__What the exercise asks__: Starting at the first line of the data and ending at the line with "-merkin. Kotimaan", copy each line exactly. Include both of those lines, but no pictures.
*** Records supplied Section Begins ***
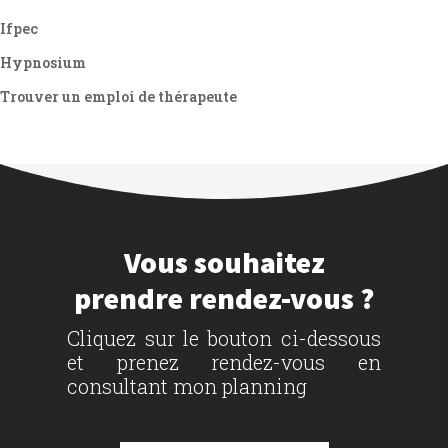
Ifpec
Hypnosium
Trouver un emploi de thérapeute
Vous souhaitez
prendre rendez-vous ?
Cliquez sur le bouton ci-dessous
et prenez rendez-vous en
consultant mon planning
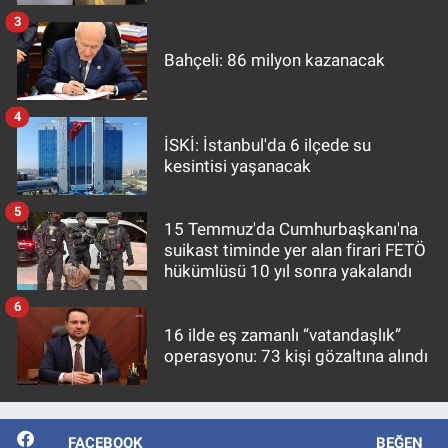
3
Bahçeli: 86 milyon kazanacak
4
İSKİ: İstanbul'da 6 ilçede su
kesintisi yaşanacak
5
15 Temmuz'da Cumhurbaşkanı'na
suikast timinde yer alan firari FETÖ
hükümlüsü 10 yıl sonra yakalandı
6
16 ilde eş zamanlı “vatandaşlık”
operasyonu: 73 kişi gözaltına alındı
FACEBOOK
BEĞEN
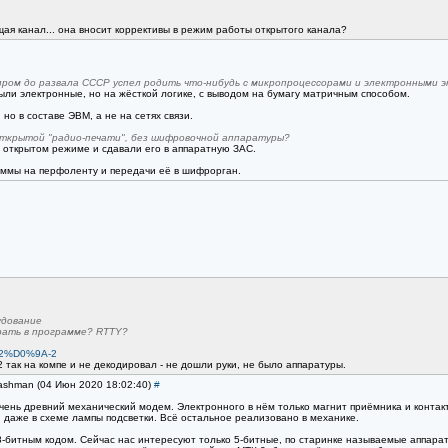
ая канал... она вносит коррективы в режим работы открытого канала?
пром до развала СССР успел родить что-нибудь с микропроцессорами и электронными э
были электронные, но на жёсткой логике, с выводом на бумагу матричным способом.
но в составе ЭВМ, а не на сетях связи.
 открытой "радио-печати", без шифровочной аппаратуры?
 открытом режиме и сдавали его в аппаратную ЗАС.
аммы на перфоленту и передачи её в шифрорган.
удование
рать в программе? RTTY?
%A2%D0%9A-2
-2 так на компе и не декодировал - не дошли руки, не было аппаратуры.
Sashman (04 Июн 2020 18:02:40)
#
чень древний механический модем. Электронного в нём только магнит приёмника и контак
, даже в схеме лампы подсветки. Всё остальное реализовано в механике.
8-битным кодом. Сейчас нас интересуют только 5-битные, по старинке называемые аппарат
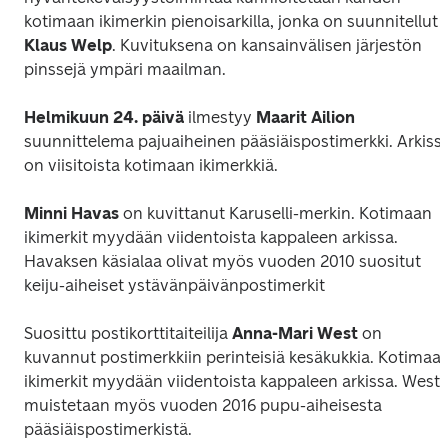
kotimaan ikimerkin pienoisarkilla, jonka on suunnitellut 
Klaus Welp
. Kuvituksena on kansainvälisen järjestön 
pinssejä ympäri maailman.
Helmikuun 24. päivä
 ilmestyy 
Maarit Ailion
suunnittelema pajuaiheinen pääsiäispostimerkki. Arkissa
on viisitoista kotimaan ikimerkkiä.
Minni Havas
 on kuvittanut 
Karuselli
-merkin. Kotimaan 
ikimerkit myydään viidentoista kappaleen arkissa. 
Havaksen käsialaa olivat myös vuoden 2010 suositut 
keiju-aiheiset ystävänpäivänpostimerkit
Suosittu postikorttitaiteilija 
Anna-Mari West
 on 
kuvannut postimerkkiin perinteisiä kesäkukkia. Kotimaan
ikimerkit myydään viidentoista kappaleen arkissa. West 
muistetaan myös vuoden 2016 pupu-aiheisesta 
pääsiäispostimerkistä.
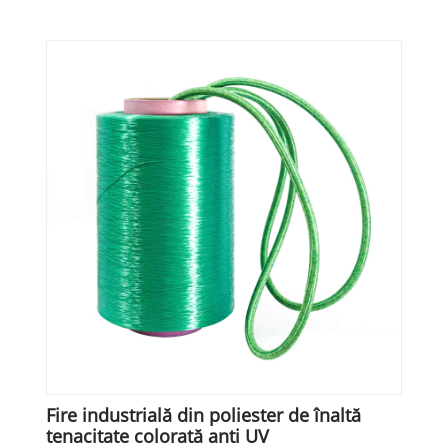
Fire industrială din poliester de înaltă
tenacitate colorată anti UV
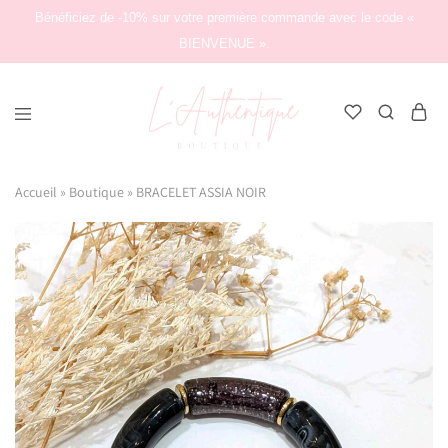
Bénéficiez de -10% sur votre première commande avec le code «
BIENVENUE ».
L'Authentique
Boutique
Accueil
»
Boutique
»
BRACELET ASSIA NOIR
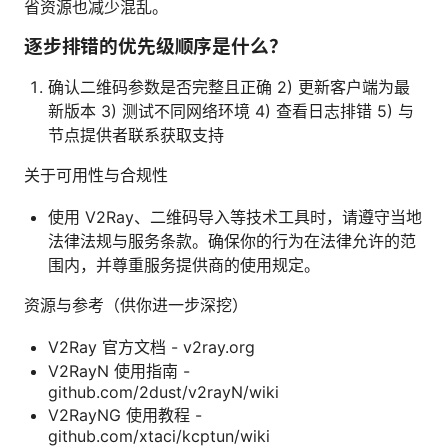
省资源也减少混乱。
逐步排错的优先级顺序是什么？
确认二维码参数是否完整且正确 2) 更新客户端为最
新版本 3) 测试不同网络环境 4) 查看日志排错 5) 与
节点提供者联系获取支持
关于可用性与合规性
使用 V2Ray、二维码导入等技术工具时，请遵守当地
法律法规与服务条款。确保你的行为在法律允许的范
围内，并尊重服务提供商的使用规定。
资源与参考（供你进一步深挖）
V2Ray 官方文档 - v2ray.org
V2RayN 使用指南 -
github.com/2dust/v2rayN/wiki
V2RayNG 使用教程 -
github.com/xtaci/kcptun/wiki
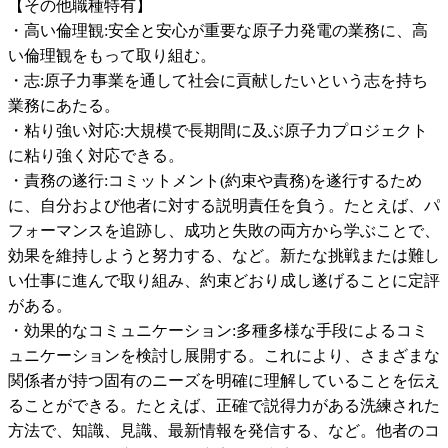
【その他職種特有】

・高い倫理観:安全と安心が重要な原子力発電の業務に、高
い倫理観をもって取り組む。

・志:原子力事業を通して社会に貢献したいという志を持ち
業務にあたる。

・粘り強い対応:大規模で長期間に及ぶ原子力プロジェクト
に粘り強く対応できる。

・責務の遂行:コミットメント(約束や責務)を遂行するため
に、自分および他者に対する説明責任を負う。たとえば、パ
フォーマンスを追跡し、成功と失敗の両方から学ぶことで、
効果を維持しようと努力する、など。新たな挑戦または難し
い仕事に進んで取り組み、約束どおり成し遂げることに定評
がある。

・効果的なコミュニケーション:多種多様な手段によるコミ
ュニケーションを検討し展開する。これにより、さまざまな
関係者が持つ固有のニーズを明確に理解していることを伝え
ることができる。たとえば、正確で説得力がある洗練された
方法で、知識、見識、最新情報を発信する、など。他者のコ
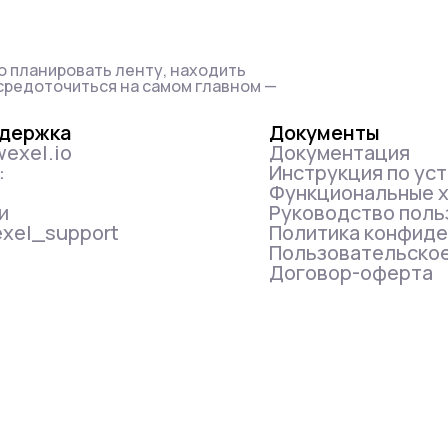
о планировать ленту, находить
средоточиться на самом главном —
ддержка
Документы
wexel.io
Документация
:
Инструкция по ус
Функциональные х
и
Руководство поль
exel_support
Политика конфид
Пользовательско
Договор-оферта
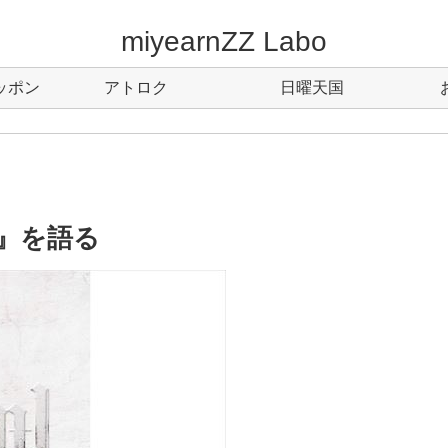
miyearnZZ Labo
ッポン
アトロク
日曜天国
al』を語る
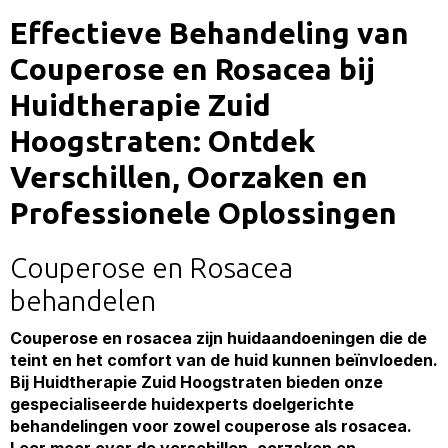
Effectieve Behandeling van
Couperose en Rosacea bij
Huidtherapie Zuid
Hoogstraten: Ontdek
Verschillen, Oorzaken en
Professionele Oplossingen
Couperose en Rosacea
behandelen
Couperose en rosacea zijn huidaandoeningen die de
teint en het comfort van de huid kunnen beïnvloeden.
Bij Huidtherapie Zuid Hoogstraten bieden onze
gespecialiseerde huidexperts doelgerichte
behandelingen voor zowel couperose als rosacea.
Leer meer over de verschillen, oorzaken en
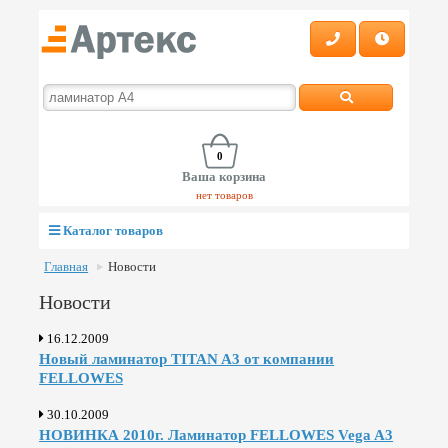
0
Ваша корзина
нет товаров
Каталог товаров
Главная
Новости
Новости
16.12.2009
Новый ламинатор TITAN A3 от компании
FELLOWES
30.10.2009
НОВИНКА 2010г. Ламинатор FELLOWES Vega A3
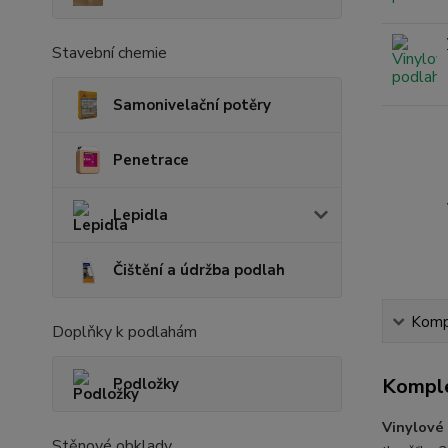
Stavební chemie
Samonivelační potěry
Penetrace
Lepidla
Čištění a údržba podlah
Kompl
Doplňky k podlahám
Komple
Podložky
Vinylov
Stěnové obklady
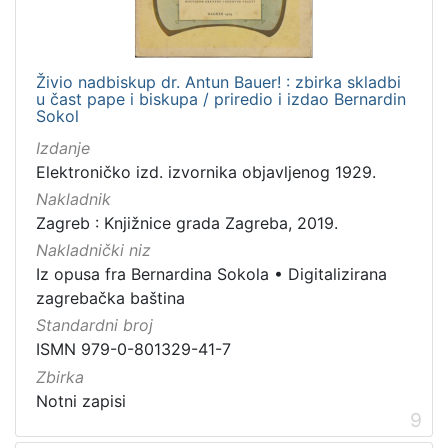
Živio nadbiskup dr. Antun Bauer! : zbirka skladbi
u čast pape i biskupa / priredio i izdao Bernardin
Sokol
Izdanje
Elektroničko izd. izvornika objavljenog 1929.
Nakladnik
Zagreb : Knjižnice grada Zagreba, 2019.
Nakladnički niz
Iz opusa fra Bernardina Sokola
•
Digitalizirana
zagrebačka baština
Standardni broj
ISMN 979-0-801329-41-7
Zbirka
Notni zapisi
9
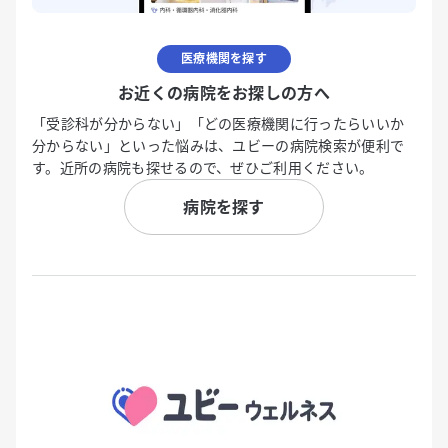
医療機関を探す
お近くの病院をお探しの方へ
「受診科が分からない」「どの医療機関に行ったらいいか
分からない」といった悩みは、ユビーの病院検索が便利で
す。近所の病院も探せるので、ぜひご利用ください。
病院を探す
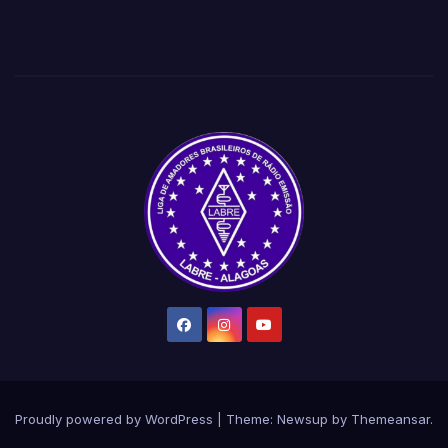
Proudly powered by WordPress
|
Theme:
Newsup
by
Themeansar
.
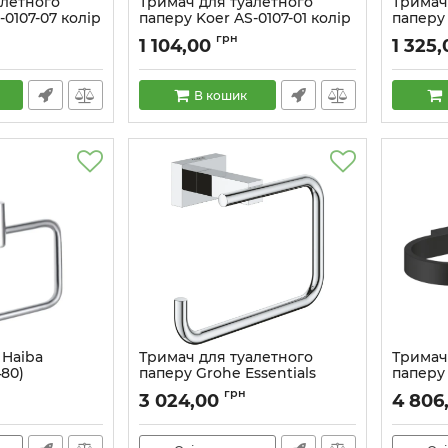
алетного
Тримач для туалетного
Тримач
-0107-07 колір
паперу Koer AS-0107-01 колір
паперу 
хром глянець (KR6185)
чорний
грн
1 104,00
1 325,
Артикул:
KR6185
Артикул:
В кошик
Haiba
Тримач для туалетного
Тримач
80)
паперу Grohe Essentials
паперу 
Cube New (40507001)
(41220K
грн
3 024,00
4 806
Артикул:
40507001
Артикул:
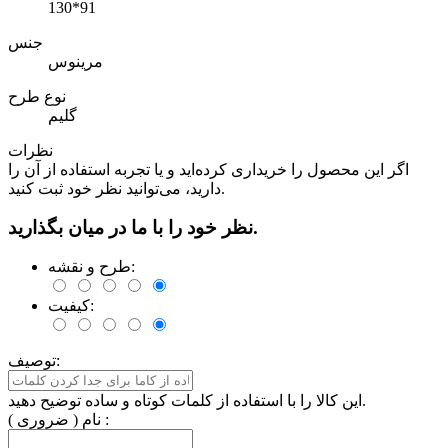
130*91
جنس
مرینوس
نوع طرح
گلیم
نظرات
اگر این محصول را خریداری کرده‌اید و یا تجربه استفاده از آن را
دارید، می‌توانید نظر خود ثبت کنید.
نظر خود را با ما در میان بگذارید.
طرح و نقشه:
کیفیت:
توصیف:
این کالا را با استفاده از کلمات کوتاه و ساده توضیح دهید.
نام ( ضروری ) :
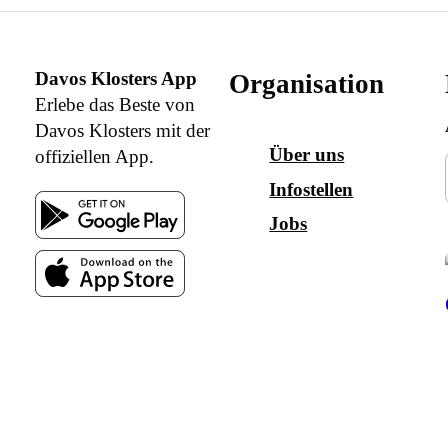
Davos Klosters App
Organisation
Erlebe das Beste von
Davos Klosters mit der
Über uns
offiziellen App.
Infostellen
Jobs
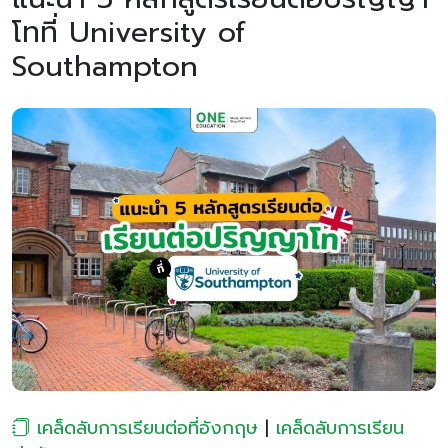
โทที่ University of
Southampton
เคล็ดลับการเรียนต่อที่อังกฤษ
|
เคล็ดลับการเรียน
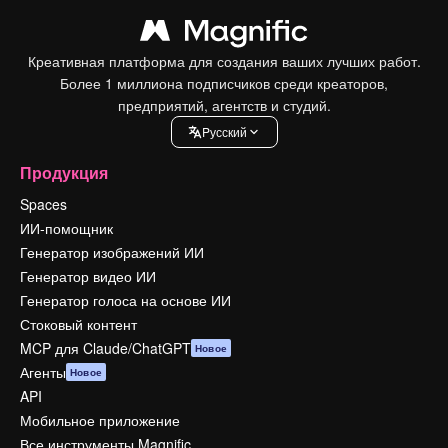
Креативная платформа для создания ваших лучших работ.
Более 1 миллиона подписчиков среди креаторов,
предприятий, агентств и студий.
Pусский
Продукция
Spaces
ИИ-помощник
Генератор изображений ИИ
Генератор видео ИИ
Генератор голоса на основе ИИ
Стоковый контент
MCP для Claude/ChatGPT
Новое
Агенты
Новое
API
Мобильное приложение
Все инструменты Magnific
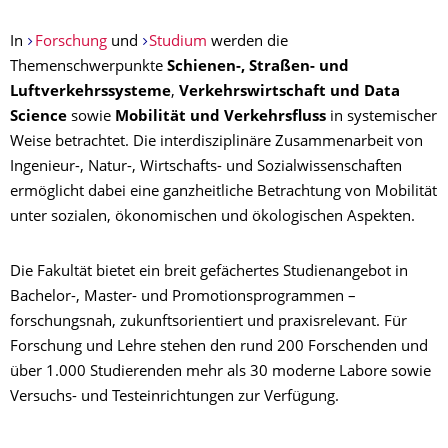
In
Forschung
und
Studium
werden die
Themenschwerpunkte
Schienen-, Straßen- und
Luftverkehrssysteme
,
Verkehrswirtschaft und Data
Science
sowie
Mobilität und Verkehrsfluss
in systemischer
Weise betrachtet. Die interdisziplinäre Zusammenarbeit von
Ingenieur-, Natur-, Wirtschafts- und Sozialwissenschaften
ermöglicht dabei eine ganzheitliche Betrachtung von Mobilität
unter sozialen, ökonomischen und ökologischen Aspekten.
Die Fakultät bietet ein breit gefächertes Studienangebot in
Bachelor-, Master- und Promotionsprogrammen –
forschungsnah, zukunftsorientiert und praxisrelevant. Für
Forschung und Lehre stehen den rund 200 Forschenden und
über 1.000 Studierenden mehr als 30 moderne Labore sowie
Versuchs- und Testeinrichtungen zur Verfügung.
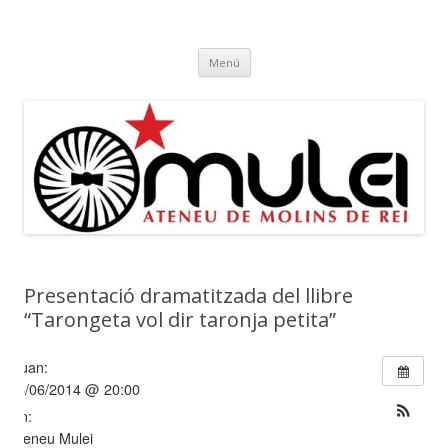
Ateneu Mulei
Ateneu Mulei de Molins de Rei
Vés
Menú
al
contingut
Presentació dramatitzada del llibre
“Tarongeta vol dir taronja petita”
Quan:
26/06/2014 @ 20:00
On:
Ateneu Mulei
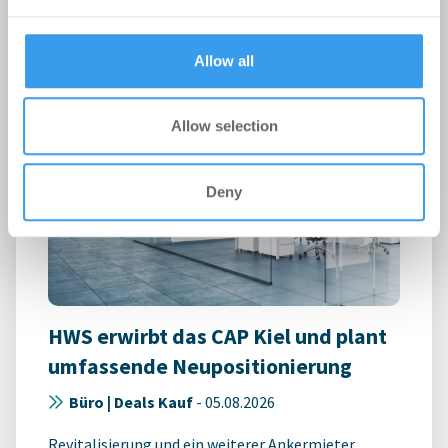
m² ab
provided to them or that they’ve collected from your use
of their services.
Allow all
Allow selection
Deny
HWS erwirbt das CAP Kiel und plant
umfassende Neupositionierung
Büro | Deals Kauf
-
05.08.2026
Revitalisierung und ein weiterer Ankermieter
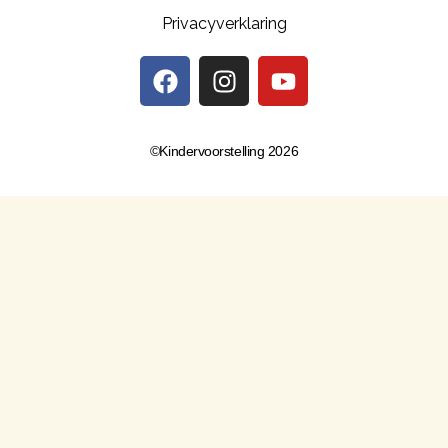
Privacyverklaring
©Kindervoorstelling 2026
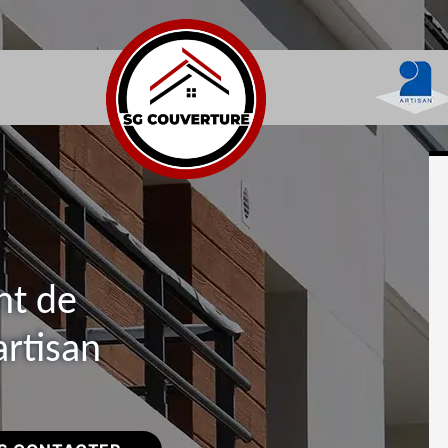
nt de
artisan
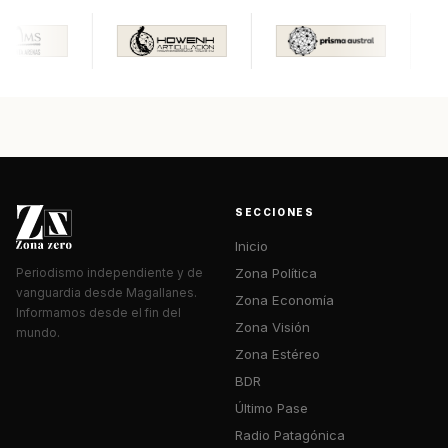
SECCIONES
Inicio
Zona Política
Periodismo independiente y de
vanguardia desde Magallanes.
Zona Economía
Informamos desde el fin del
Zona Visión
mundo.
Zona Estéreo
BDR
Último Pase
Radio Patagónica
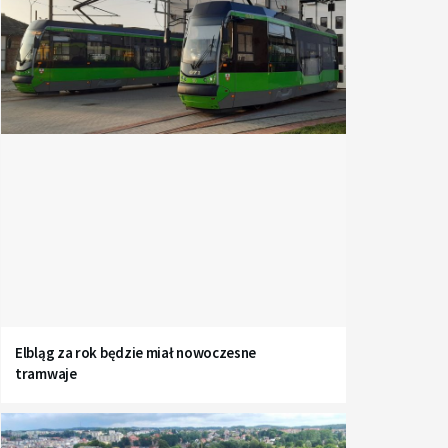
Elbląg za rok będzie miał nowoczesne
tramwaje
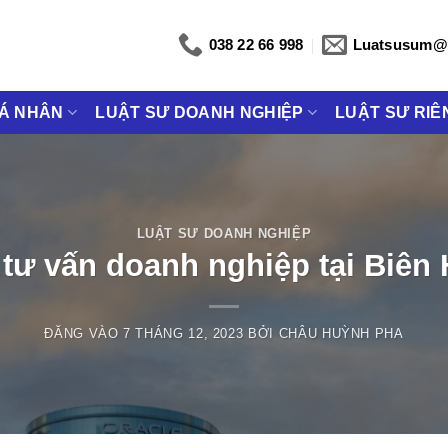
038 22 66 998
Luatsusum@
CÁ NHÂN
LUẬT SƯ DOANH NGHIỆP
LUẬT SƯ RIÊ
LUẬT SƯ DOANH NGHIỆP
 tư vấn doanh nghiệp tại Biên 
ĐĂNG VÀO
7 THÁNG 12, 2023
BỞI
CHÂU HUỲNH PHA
*** Records supplied Section Ends ***
__Reply to the task__:
Ifpec
Hypnosium
Trouver un emploi de thérapeute
Vous souhaitez
prendre rendez-vous ?
Cliquez sur le bouton ci-dessous
et prenez rendez-vous en
consultant mon planning
3
Bahçeli: 86 milyon kazanacak
4
İSKİ: İstanbul'da 6 ilçede su
kesintisi yaşanacak
5
15 Temmuz'da Cumhurbaşkanı'na
suikast timinde yer alan firari FETÖ
hükümlüsü 10 yıl sonra yakalandı
6
16 ilde eş zamanlı “vatandaşlık”
operasyonu: 73 kişi gözaltına alındı
FACEBOOK
BEĞEN
ая канал... она вносит коррективы в режим работы открытого канала?
пром до развала СССР успел родить что-нибудь с микропроцессорами и электронными э
были электронные, но на жёсткой логике, с выводом на бумагу матричным способом.
но в составе ЭВМ, а не на сетях связи.
 открытой "радио-печати", без шифровочной аппаратуры?
 открытом режиме и сдавали его в аппаратную ЗАС.
аммы на перфоленту и передачи её в шифрорган.
удование
рать в программе? RTTY?
%A2%D0%9A-2
-2 так на компе и не декодировал - не дошли руки, не было аппаратуры.
Sashman (04 Июн 2020 18:02:40)
#
чень древний механический модем. Электронного в нём только магнит приёмника и контак
, даже в схеме лампы подсветки. Всё остальное реализовано в механике.
8-битным кодом. Сейчас нас интересуют только 5-битные, по старинке называемые аппарат
kotimaan ikimerkin pienoisarkilla, jonka on suunnitellut 
Klaus Welp
. Kuvituksena on kansainvälisen järjestön 
pinssejä ympäri maailman.
Helmikuun 24. päivä
 ilmestyy 
Maarit Ailion
suunnittelema pajuaiheinen pääsiäispostimerkki. Arkissa
on viisitoista kotimaan ikimerkkiä.
Minni Havas
 on kuvittanut 
Karuselli
-merkin. Kotimaan 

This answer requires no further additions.